As at 27 October 2008, Castle Hill Heritage Park is important in the course or pattern of the state's history for its close connection with the events leading up to the Battle of Vinegar Hill in 1804 (also comprising an important event in the Irish nationalist movements of the eighteenth and nineteenth centuries). The historical importance of the site is enhanced by its place in the westward expansion of the early colony, using convict labour, when sometimes faltering and often unsuccessful attempts were made at the introduction and development of agriculture in previously unsettled and only recently explored areas. Later uses of the site as the nation's first dedicated mental health facility (the 'Asylum Phase') (1811-1828) enhances the site's historical significance. The site's conversion to use for a church and school (1828-1866) and then adaptation for orcharding (1870-1930) are also important historical "layers", principally at the local level.

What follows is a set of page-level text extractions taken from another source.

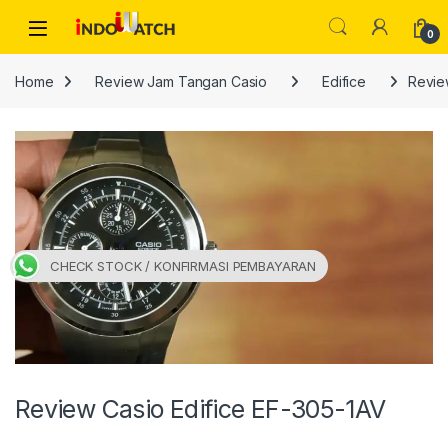
Skip to navigation
Skip to content
Open
0
Home
Review Jam Tangan Casio
Edifice
Revie
CHECK STOCK / KONFIRMASI PEMBAYARAN
Review Casio Edifice EF-305-1AV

Castle Hill Heritage Park is Exceptionally significant at the state level for its strong associations with the rebels who participated in the Battle of Vinegar Hill in 1804 and, more generally, with the early convict labourers and Irish of the colony. The site's later associations with the first mental health patients of the nation, and with the prominent colonial polymath Rev WB Clarke, are also significant at the state level. Associations between the site and the local community from 1828 into the late twentieth century (when it functioned as the district Church and then orchards) are also significant, although principally at the local level.
Castle Hill Heritage Park recalls in its topography, land forms and remnant structures the original layout and form of the Third Government Farm. As a result, it reflects the nineteenth century cultural landscape and demonstrates, at a state level of significance, the principal characteristics of the rural aesthetic of the period.
The orcharding phase of the site may be of social significance to those members of the community that are descendants of the earlier orchardists of the area. Further, the school and church were for many years focal points for the community after the closure of the barracks and asylum.
The archaeological relics identified at Castle Hill, and other relics potentially on the site but not yet exposed, hold considerable potential to contribute to substantive research questions relating to important trends in the state's (and nation's) history, including the treatment of the convicts and mental health patients incarcerated at the site, the circumstances precipitating the Battle of Vinegar Hill, early attempts at agriculture west of Sydney, and (at the local level) the settlement and later development of the area around Castle Hill.
The site represents an uncommon aspect of the state's (and nation's) history, in that it is one of only two places in the country where armed rebellion was planned and commenced. Similarly, it was the first Lunatic Asylum in the colony, and rare to that extent, although later examples also existed. The cultural landscape at the site also comprises an uncommon example of a relatively unchanged (in terms of topography and later development) convict farm site.
Castle Hill Heritage Park is important at the State level as a representative example of a relatively unchanged (in terms of topography and later development) convict farm site. Its remnant cultural landscape is a good example of the nineteenth century convict farm settlement.
The Third Government Farm was listed on the New South Wales State Heritage Register on 22 December 2000.